Records from a dataset
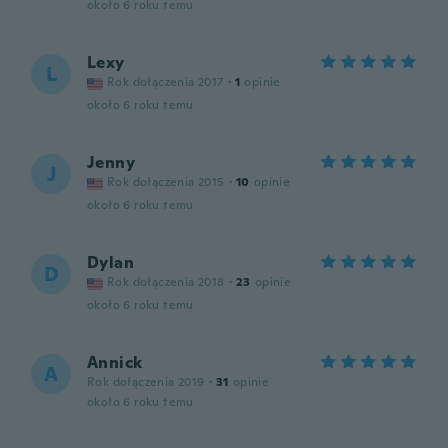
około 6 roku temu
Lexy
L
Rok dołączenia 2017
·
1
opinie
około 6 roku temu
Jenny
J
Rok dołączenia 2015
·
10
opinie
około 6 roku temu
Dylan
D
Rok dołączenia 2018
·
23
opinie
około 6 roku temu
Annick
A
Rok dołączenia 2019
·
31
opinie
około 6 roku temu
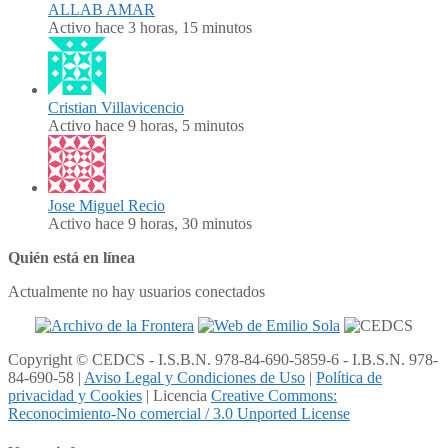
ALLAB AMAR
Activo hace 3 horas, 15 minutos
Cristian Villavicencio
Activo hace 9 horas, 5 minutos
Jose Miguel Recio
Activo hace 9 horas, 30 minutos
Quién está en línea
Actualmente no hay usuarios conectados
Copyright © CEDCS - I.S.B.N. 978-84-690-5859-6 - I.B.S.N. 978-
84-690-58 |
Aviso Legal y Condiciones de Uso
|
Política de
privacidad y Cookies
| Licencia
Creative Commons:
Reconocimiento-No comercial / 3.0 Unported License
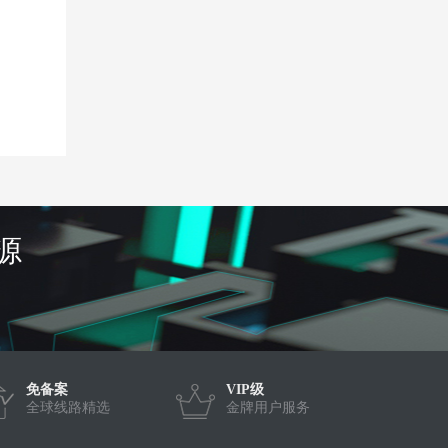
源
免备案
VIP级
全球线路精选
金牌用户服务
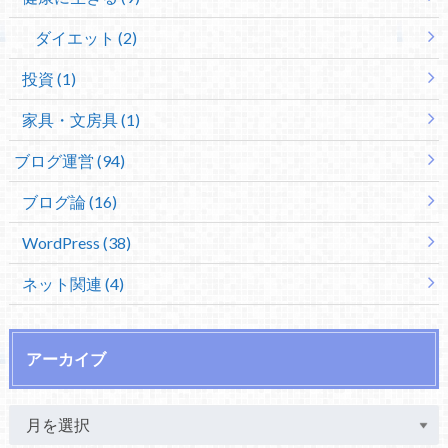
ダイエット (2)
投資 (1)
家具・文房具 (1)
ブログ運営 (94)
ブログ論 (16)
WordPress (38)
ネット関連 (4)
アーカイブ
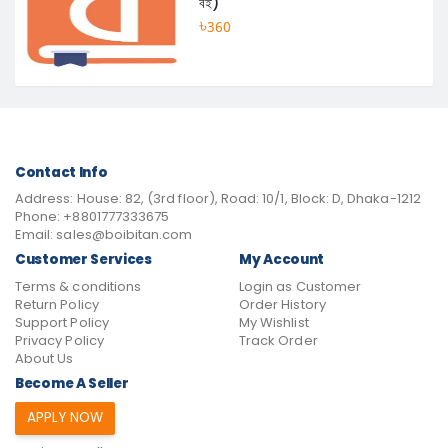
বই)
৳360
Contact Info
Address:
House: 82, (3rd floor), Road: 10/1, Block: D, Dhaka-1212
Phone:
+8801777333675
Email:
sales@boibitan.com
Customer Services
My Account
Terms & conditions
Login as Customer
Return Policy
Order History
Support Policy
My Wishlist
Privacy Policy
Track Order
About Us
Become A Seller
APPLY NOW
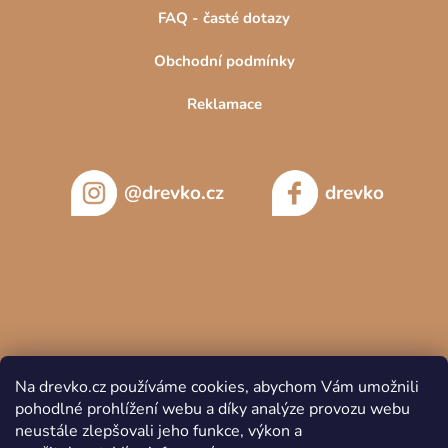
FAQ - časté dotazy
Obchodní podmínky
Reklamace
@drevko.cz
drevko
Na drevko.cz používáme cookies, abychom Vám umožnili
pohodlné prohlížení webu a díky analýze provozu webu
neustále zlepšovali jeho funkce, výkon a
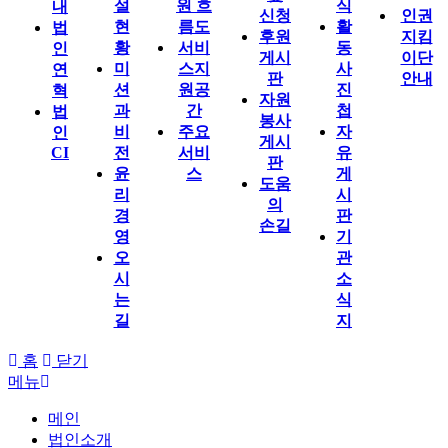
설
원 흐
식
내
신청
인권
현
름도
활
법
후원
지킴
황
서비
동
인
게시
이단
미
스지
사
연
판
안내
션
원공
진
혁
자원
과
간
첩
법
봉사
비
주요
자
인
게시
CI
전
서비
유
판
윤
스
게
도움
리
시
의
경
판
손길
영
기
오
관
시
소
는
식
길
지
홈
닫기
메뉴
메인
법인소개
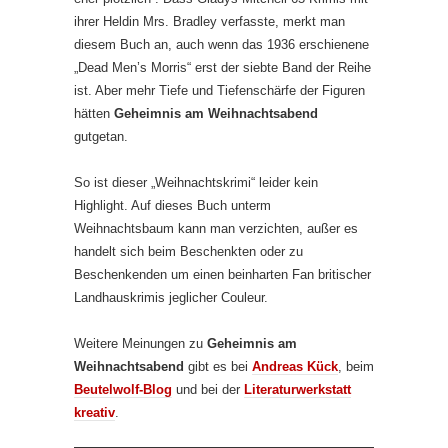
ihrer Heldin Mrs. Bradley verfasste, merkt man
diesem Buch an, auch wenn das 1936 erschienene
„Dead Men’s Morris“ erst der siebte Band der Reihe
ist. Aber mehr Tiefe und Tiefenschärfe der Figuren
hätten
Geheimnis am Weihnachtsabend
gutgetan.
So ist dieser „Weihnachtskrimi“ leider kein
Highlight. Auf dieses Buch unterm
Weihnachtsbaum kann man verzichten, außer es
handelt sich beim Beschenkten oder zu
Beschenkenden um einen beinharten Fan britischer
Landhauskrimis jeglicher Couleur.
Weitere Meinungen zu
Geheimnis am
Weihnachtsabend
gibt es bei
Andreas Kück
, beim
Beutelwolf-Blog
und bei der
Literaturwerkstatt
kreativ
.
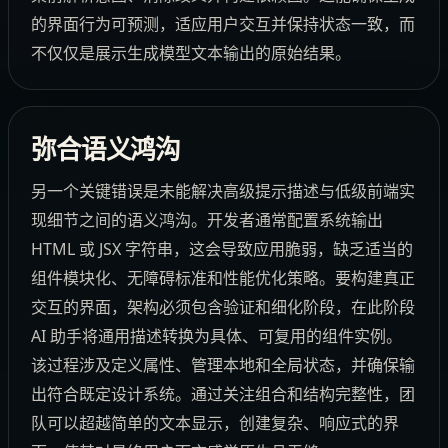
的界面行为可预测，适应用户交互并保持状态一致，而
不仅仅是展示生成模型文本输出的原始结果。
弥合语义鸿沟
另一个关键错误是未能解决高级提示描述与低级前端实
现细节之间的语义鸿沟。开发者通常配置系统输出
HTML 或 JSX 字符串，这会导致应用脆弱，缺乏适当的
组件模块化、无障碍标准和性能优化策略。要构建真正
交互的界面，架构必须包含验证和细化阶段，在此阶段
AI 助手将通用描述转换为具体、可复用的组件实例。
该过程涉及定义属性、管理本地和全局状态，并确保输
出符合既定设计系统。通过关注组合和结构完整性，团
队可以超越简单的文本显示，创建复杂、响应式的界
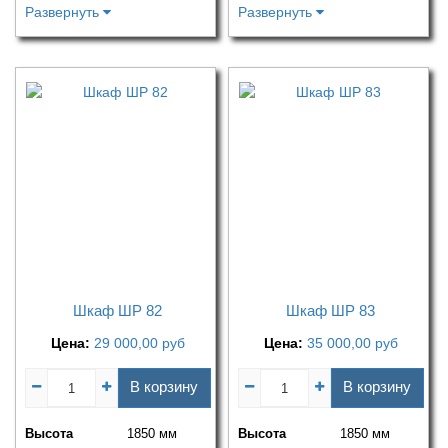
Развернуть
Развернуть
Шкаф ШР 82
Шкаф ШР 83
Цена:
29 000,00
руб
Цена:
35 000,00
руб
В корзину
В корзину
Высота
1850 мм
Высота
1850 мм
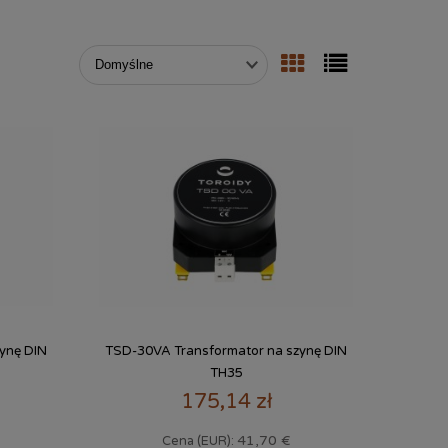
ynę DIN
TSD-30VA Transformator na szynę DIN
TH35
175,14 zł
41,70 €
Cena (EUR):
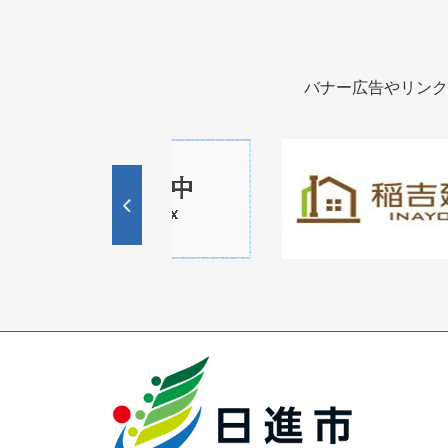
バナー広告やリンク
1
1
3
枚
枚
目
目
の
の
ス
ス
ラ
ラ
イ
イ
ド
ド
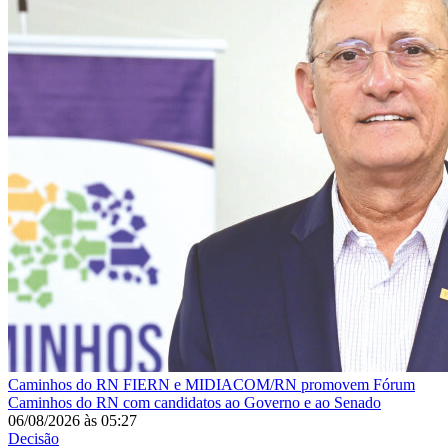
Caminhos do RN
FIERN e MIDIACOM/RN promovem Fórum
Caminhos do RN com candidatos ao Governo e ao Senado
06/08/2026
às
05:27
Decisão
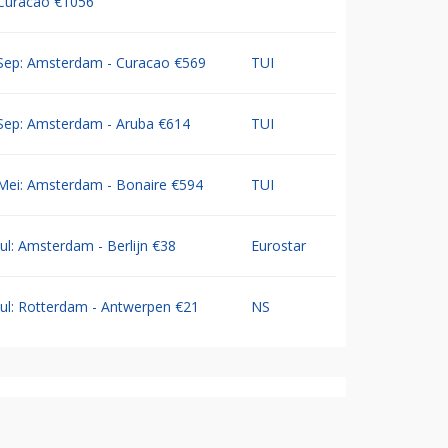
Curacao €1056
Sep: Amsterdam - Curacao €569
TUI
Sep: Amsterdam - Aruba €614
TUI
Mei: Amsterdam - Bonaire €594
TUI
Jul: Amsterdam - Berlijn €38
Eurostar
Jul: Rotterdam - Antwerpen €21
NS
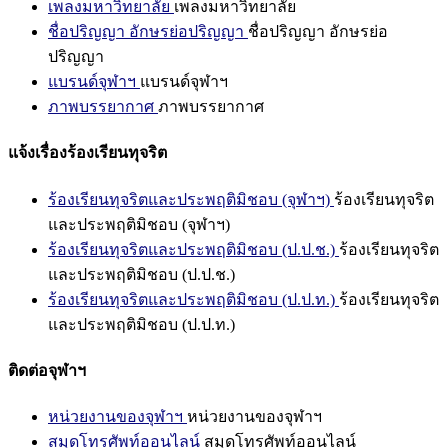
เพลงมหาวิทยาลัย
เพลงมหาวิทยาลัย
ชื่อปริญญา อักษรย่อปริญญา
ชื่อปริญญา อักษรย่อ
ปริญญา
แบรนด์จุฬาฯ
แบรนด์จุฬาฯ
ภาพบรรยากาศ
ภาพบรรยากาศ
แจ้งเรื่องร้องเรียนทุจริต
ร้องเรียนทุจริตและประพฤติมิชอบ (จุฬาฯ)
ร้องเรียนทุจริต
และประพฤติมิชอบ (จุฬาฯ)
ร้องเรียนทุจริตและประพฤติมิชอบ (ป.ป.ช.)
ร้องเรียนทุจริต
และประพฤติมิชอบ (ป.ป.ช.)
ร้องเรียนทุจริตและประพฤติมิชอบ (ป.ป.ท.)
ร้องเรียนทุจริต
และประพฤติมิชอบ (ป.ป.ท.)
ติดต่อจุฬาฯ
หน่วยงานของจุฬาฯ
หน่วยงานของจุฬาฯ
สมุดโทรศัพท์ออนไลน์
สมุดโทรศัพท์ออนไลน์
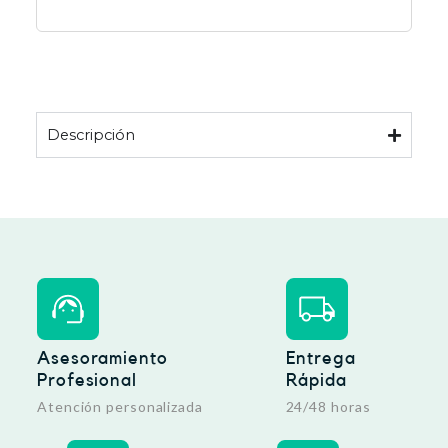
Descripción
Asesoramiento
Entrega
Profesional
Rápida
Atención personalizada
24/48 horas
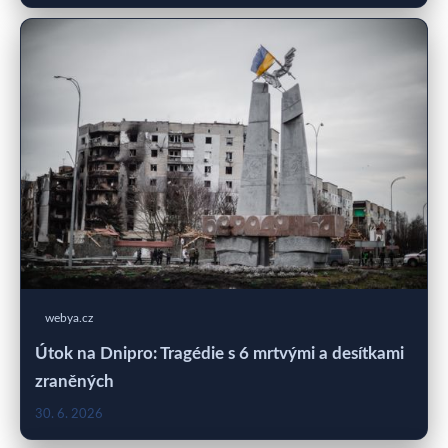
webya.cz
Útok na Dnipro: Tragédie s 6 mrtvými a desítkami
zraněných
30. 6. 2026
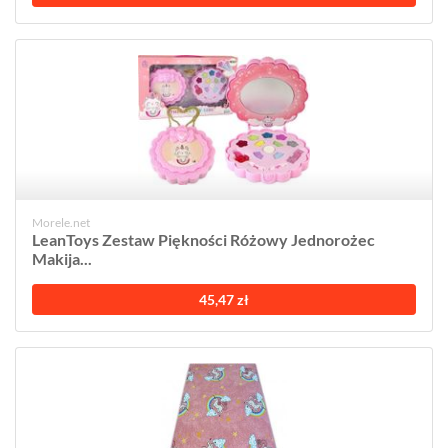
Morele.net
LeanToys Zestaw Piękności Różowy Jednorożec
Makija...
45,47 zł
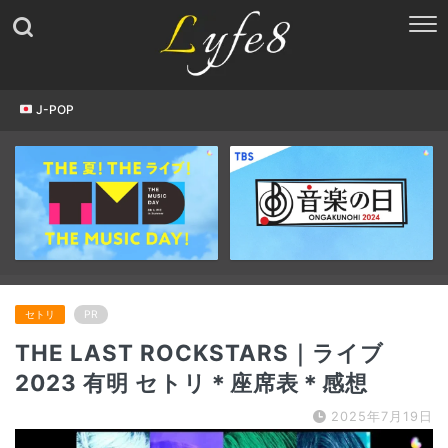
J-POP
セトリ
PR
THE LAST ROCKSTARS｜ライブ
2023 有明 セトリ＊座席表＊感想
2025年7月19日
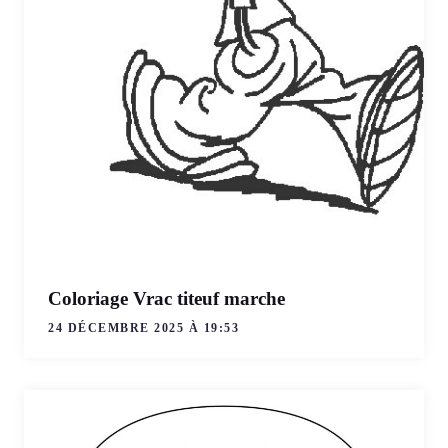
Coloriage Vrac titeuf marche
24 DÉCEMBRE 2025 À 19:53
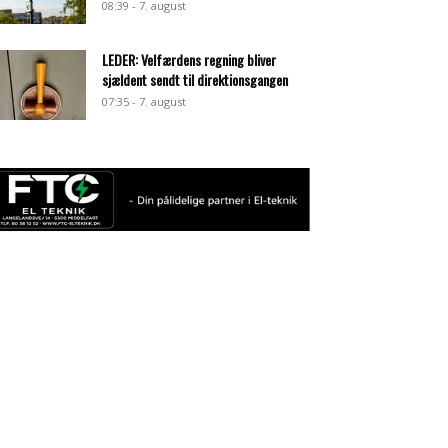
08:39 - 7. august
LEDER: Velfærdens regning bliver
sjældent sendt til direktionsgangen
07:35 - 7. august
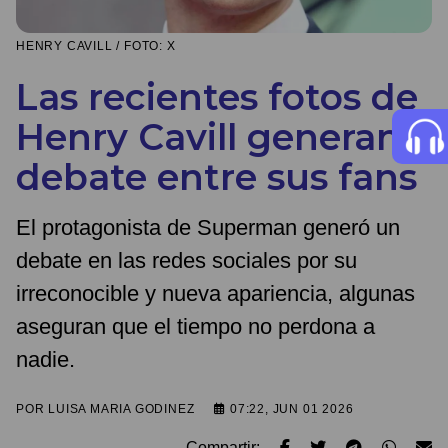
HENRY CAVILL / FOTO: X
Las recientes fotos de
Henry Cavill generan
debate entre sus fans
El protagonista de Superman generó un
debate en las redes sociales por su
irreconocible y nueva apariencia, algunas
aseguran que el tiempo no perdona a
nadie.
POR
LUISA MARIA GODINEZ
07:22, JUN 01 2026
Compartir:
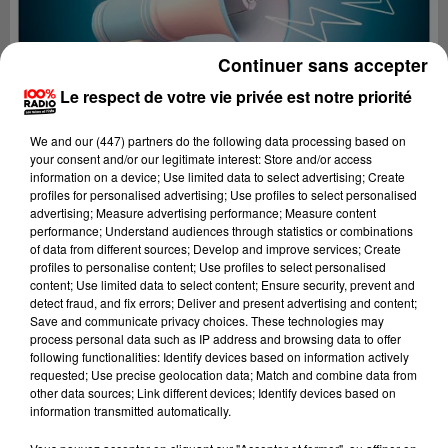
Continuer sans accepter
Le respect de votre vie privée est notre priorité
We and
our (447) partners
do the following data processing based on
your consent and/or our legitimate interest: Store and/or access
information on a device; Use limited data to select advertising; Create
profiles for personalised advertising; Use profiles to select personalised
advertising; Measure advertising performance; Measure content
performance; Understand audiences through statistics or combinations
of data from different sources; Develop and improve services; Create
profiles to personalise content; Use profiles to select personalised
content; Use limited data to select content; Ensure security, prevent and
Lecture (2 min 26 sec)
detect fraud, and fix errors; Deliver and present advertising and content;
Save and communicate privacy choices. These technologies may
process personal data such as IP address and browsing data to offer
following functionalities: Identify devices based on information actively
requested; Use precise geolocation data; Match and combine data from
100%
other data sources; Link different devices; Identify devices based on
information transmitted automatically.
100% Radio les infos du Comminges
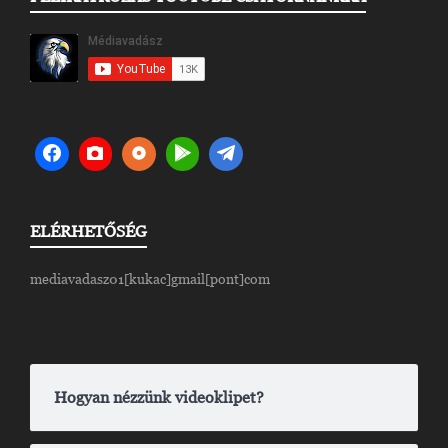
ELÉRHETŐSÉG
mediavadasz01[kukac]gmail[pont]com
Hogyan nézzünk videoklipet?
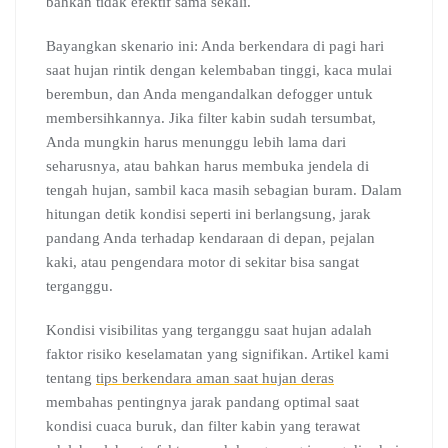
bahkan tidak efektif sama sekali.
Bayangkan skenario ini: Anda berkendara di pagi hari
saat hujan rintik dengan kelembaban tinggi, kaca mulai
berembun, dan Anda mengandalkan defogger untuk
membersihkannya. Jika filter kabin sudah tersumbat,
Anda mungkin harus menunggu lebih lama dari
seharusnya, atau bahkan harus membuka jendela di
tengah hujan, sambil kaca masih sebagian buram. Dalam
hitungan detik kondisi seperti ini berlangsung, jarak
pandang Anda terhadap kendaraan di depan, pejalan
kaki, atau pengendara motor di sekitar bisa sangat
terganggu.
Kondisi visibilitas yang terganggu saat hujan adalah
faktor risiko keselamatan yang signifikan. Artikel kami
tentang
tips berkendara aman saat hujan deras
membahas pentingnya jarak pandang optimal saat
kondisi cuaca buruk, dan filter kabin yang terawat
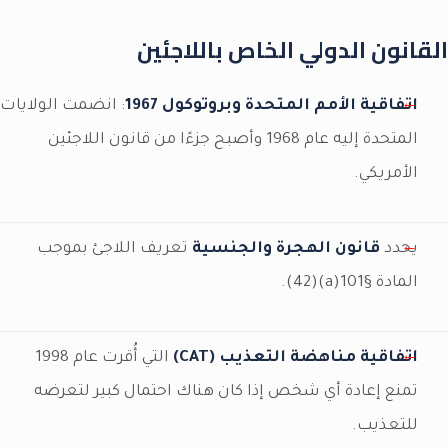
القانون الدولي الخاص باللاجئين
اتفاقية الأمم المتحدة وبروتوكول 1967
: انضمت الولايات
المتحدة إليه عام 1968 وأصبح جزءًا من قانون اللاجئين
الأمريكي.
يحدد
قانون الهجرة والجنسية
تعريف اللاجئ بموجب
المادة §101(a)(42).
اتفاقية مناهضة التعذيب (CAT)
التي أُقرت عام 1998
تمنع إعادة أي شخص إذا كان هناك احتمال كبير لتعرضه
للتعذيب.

• [Task details]
Within the entries above, the lines from the one containing "hitungan detik kondisi" through the one containing "التي أُقرت عام 1998" are to be transcribed exactly, ends included, pictures excluded.

• [The answer]
hitungan detik kondisi seperti ini berlangsung, jarak
pandang Anda terhadap kendaraan di depan, pejalan
kaki, atau pengendara motor di sekitar bisa sangat
terganggu.
Kondisi visibilitas yang terganggu saat hujan adalah
faktor risiko keselamatan yang signifikan. Artikel kami
tentang
tips berkendara aman saat hujan deras
membahas pentingnya jarak pandang optimal saat
kondisi cuaca buruk, dan filter kabin yang terawat
القانون الدولي الخاص باللاجئين
اتفاقية الأمم المتحدة وبروتوكول 1967
: انضمت الولايات
المتحدة إليه عام 1968 وأصبح جزءًا من قانون اللاجئين
الأمريكي.
يحدد
قانون الهجرة والجنسية
تعريف اللاجئ بموجب
المادة §101(a)(42).
اتفاقية مناهضة التعذيب (CAT)
التي أُقرت عام 1998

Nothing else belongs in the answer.